Not to the exclusion of school, however. Montepare began working for the Gladiators because of a project he was doing at Collins Hill four years ago.
A junior in high school, Montepare was doing some research on hockey operations and contacted general manager Steve Chapman.
“Maybe when I hang it up with officiating, or I’m told I can’t do it anymore, I want to get into hockey operations on the business side,” Montepare said. “So when I got done with the project, he told me to come talk to him a couple of months down the road and I did.”
He was hired as an intern by Jim Hall, the director of community relations. Montepare dressed up as Maximus the mascot off and on during his first season.
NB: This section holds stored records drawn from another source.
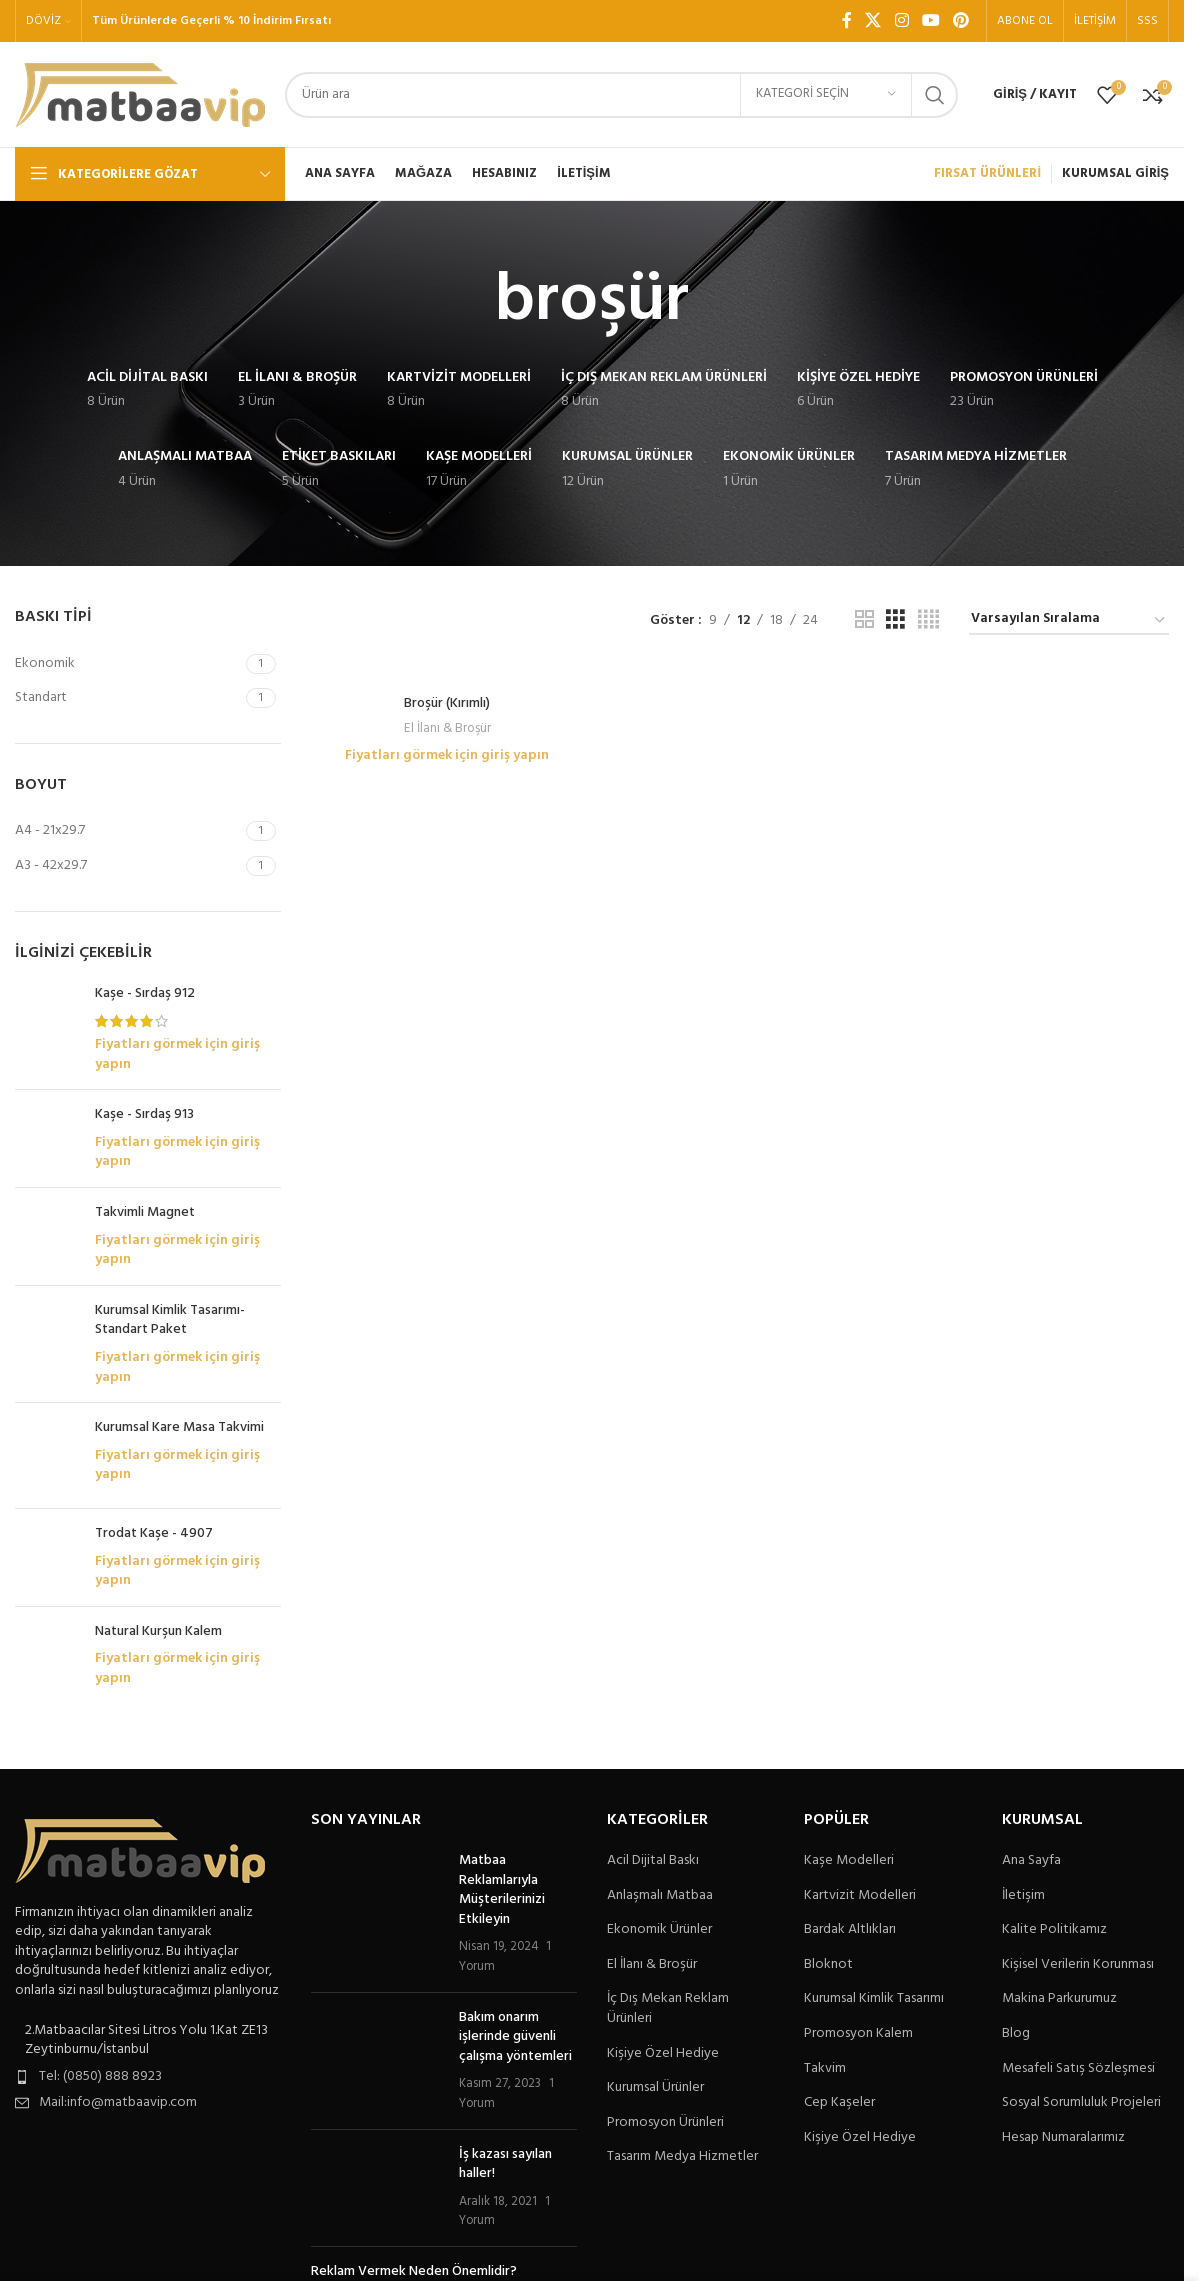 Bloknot (828, 1965)
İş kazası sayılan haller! (505, 2164)
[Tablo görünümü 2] (864, 620)
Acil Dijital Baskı (653, 1861)
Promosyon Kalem (858, 2034)
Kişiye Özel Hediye (663, 2054)
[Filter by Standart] (128, 698)
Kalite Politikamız (1054, 1930)
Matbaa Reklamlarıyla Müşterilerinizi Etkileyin (502, 1890)
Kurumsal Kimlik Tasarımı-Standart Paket (170, 1320)
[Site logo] (140, 94)
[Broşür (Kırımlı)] (447, 675)
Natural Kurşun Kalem (158, 1632)
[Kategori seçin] (826, 95)
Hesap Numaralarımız (1063, 2138)
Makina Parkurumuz (1059, 1999)
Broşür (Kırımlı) (447, 703)
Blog (1016, 2034)
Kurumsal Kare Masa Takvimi (179, 1428)
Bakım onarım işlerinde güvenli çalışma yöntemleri (515, 2037)
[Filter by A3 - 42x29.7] (128, 866)
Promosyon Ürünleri (665, 2123)
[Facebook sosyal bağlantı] (847, 21)
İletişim (1023, 1896)
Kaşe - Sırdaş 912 (145, 994)
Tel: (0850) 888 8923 (100, 2076)
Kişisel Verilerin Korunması (1078, 1965)
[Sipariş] (1069, 620)
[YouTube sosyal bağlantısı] (930, 21)
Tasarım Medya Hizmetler (682, 2157)
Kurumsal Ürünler (655, 2088)
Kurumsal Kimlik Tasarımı (874, 1999)
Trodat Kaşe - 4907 (154, 1534)
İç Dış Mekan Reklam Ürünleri (668, 2008)
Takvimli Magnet (145, 1213)
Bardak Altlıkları (850, 1930)
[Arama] (621, 95)
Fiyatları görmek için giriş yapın (177, 1054)
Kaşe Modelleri (849, 1861)
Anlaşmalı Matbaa (660, 1896)
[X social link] (873, 21)
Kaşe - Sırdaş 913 (144, 1115)
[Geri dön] (470, 302)
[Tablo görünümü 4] (928, 620)
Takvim (825, 2069)
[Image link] (140, 1850)
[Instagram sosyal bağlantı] (901, 21)
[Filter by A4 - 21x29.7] (128, 831)
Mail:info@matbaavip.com (118, 2102)
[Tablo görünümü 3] (895, 620)
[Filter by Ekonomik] (128, 664)
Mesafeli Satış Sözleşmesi (1078, 2069)
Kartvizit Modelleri (860, 1896)
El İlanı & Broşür (447, 728)
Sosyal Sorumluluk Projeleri (1081, 2103)
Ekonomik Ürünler (659, 1930)
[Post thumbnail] (377, 1914)
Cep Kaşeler (839, 2103)
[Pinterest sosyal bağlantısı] (961, 21)
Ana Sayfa (1031, 1861) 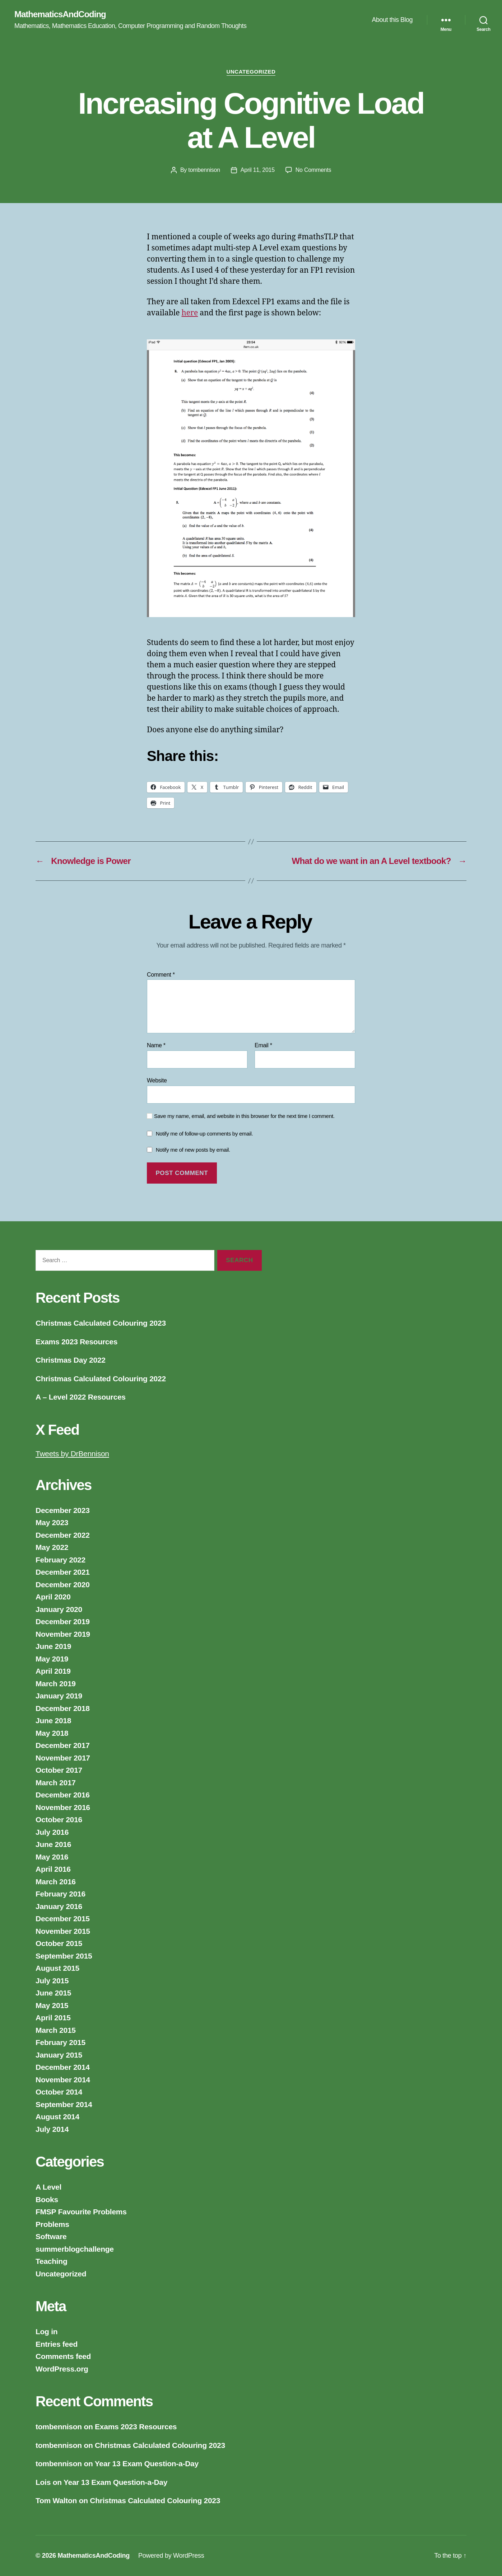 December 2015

“But toward the end of the season and the beginning of the next season, I was doing it all the time, all the appearances and stuff,” he said.
Last year, Montepare stepped down to pursue officiating at the pro level. He’s been working for the Southern Professional Hockey League for the past three seasons.
“I’m not yet fulltime with the ECHL because this is my first year and I still have school to focus on,” Montepare said. “My parents would break my legs (if I didn’t get my degree).”
His schedule – he’s just got class twice a week right now – allowed Montepare to return as Maximus at the beginning of this season. But then he was hired by the ECHL as a linesman.
“When I signed my contract before Thanksgiving, it was pretty much like the weekend before I was doing a community appearance with (Scott) Mifsud at a RaceTrac and then the next night, I’m out on the ice with them.”
So he’s again given up the adulation of being a cuddly, well-loved lion for the reviled stripes of a zebra.
“In one sense, it’s good for me to know who the guys are because I can have some communication with them on the ice,” Montepare said. “But I think I’m held to a higher standard here when I work – which is good. It makes me work harder. It’s not to say I don’t take this seriously everywhere, but this is my home rink.
“What ices the cake is my parents come to pretty much every game. Because my mom is the one that got up at like 5 o’clock in the morning to take me to the rink to do this when I was younger. So it’s nice to see them there.”